Люди неба | страница 27



Один позвал меня, даже уже в позднее время, и стал рассказывать какую-то такую историю, что вот гроб, муж лежит в гробу, а эта женщина, которую он мне предлагал играть, там с кем-то другим при гробе. Я говорю: «Дорогой мой, вы, наверное, шведское кино насмотрелись? Что ж такой плагиат?» Мне было стыдно за него, безумно стыдно.

Там… в 90-е годы выбора не было. Не было. То, что оскорбляет человеческое достоинство. Просто смиряться перед этим, или ради роли, ради того, чтоб тебя видели и узнавали, соваться в любую помойную яму…

– А вы могли бы рассказать, как вы в Киевской лавре встретили священника, который угадал в вас, в актрисе, будущую матушку?

– Я пришла просто в перерывах между съемками в лавру, ну, понятно, в пещерки. Подхожу к пещере, и какой-то монах, довольно такой рослый, довольно молодой, говорит: «О, я тебя знаю, в телевизоре видел». Я говорю: «Батюшка, я же сюда помолиться пришла. Ну, что вы мне про телевизор?» И когда я вышла из пещер, конечно, там было… не хотелось уходить, он стоял. Мы стояли, разговорились. Он меня покормил очень вкусным… Принес ломоть хлеба серого, красный, какой-то малиновый помидор огромный, разрезанный. Причем я запомнила очень хорошо, что он этот хлеб посыпал солью, крупной такой, и втер пальцем. Я на это смотрела, как на чудо. Дал помидор и говорит: «Ешь». Я съела, это был какой-то нектар. Поблагодарила, он меня проводил, просто бросил на ходу: «А будешь матушкой». Так, мимоходом.

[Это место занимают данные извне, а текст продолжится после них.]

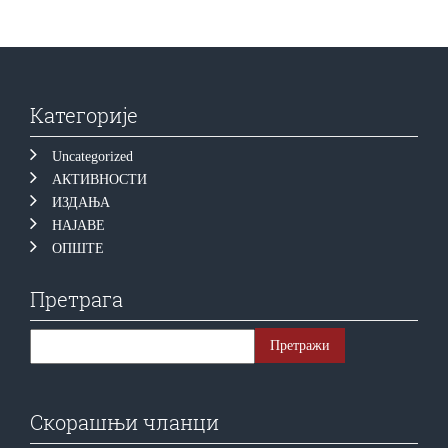
Категорије
Uncategorized
АКТИВНОСТИ
ИЗДАЊА
НАЈАВЕ
ОПШТЕ
Претрага
Скорашњи чланци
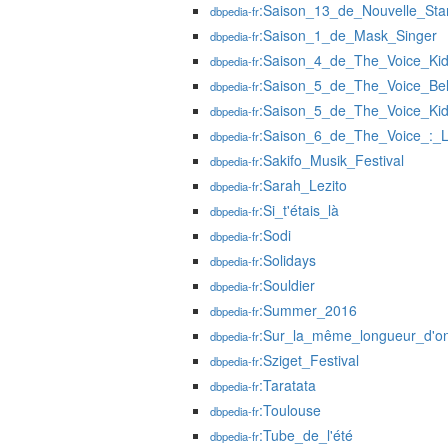
:Saison_13_de_Nouvelle_Sta
dbpedia-fr
:Saison_1_de_Mask_Singer
dbpedia-fr
:Saison_4_de_The_Voice_Kid
dbpedia-fr
:Saison_5_de_The_Voice_Bel
dbpedia-fr
:Saison_5_de_The_Voice_Kid
dbpedia-fr
:Saison_6_de_The_Voice_:_L
dbpedia-fr
:Sakifo_Musik_Festival
dbpedia-fr
:Sarah_Lezito
dbpedia-fr
:Si_t'étais_là
dbpedia-fr
:Sodi
dbpedia-fr
:Solidays
dbpedia-fr
:Souldier
dbpedia-fr
:Summer_2016
dbpedia-fr
:Sur_la_même_longueur_d'o
dbpedia-fr
:Sziget_Festival
dbpedia-fr
:Taratata
dbpedia-fr
:Toulouse
dbpedia-fr
:Tube_de_l'été
dbpedia-fr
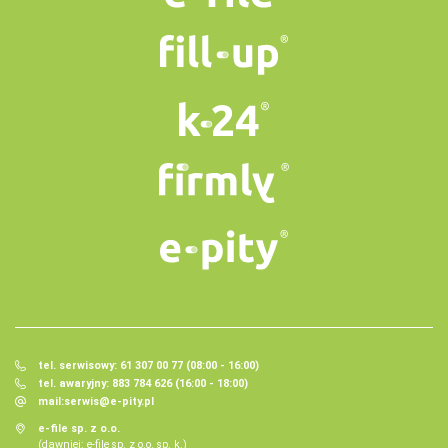
tel. serwisowy: 61 307 00 77 (08:00 - 16:00)
tel. awaryjny: 883 784 626 (16:00 - 18:00)
mail:
serwis@e-pity.pl
e-file sp. z o.o.
(dawniej: e-file sp. z o.o. sp. k.)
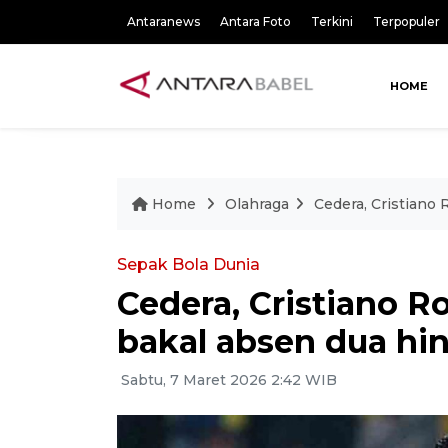
Antaranews
Antara Foto
Terkini
Terpopuler
HOME
Home
Olahraga
Cedera, Cristiano
Sepak Bola Dunia
Cedera, Cristiano R
bakal absen dua h
Sabtu, 7 Maret 2026 2:42 WIB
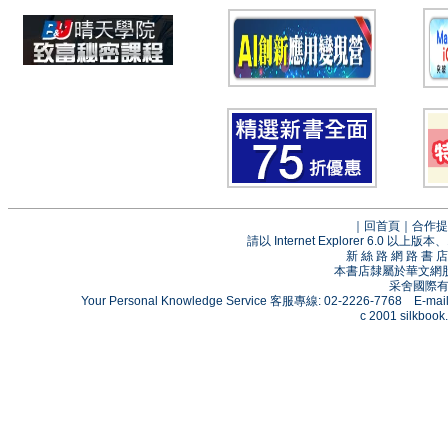
｜
回首頁
｜
合作提
請以 Internet Explorer 6.0
新 絲 路 網 路 
本書店隸屬於華文網
采舍國際有限
Your Personal Knowledge Service 客服專線: 02-2226-7768 E-mai
c 2001 silkbook.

А фильм, где я играла монахиню, «Архиерей», тоже по Чехову. И я там не играла, меня просто поставили на клирос, дали «Цветную триодь», это пост был, а я должна была читать. И я читала себе и думаю: «Господи, а ведь я это все знаю, я это помню, для меня это все совершенно органично». Я тогда в кино вдруг ощутила абсолютно, что это мое, что я именно здесь должна и быть. Хотя это было таким как бы мимолетным ощущением, и я не придавала этому значения. Думала, ну, мало ли бывает? А откуда я могла это помнить и знать? Не знаю. Я до сих пор не знаю. Но я знала и помнила даже запах собора, такой сыроватый. Не знаю, что это, что это бывает в душе человека, какие вдруг… Это же неизвестно, ведь самая таинственная, самая интересная, самая загадочная и неразгаданная – это душа человека. И сколько бы ни гадали и ни разгадывали, она останется во многом, очень во многом тайной.

Как я стала монахиней

– Каким был ваш путь к вере?

– Мне кажется, что я и родилась уже с верой, потому что и в роду были монахи, и отец молился. Я все помню своего отца в правом углу на коленях, так что это было как-то очень органично. Я понимаю, что мне повезло, и причем очень повезло. В самое такое время, когда была антирелигиозная пропаганда, как-то его Бог хранил. Потому что лампада у нас горела всегда, отец ходил в церковь, при этом он был коммунистом. Но его вера была так глубока, и, видимо, он молился, что его никто никогда не трогал. Была у нас в доме антирелигиозная фракция, и за какие-то огрехи отбирали паспорта, и людей… Они должны были выехать и жить не в городах. Но так случилось, что моего отца, так как в фракции был главный – земляк моей мамы, никто не тронул.